Sunday, March 12, 2006

New Scientist Premium- Inside the brain of an alcoholic - News

New Scientist Premium- Inside the brain of an alcoholic - News: "Inside the brain of an alcoholic

Alcohol dampens the expression of hundreds of genes in the amygdala, new research reveals - it might account for alcoholics' dysfunctional symptoms

WE MAY never understand the mind of every alcoholic, but we are starting to learn more about alcohol's specific effects on a region of the brain that regulates emotion and behaviour.

A team in Australia has found that alcohol dampens down the expression of hundreds of genes in the amygdala, which might account for why alcoholics suffer dysfunctional symptoms such as disrupted sleep and depression. It may also help explain why recovering alcoholics are prone to relapse.

The amygdala is a key structure in the brain's emotional system that acts as an interface between incoming sensory signals and behavioural responses. It is believed to play a key role in drug-seeking. Brain images suggest it is more active in alcoholics, so Rosemarie Kryger and Peter Wilce at the alcohol research unit of the University of Queensland in Herston decided to investigate whether gene expression in the amygdala also differs between alcoholics ..."
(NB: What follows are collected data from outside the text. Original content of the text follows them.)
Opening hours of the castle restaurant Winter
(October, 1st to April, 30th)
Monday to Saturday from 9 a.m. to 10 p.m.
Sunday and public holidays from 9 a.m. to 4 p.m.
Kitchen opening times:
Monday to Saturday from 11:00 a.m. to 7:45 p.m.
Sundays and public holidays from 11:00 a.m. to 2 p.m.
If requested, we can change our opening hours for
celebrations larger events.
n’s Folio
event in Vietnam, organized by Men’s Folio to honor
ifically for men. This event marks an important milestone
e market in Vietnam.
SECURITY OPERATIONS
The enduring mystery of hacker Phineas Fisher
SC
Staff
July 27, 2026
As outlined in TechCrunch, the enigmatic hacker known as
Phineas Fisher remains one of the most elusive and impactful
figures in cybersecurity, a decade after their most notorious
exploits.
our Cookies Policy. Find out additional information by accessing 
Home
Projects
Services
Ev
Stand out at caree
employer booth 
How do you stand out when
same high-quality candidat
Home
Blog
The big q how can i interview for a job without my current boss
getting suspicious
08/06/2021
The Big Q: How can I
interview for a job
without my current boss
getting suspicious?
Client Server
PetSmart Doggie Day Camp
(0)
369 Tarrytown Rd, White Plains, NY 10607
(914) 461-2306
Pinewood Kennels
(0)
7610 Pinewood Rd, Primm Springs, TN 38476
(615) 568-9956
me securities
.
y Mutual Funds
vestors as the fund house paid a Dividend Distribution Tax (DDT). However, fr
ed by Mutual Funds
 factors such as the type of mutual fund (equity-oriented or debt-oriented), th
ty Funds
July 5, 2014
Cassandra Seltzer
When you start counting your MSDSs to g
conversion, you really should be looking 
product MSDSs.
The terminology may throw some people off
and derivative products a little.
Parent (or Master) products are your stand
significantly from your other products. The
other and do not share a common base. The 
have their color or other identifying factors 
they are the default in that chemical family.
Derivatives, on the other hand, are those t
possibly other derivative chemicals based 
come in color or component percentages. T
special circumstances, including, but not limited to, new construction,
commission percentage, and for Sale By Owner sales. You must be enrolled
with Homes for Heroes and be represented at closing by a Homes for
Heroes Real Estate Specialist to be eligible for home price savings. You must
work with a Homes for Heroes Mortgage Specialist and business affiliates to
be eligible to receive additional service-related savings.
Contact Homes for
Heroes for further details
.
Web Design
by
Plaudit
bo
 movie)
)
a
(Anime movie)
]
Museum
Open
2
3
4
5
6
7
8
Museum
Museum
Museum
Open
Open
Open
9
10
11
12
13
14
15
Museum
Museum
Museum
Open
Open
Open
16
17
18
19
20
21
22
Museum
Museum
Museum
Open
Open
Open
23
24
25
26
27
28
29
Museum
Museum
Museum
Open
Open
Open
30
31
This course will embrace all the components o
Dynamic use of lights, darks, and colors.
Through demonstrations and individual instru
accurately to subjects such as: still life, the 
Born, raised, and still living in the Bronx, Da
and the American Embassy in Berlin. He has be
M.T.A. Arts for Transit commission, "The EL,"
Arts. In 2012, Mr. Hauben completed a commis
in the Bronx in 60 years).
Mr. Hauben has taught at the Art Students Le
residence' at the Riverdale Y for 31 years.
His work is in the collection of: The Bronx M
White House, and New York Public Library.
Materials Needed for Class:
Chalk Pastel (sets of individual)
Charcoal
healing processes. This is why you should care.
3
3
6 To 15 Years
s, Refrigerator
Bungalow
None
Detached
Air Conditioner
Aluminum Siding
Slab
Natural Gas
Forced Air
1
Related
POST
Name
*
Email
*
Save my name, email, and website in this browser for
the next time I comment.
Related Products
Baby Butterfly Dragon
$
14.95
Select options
Some of these New Scientist article require registration, like this one, so what you see above is all you're going to see if you follow the link. I think the idea that depression, alcoholism, mental disorders, propensity to smoke, smoke marijuana, have PTSD, overeat all have genetic components is exciting. We'll be hearing much more about this in the years to come I'm sure, and New Scientist is a great place to read about this stuff. Too bad you have to pay for some of the articles.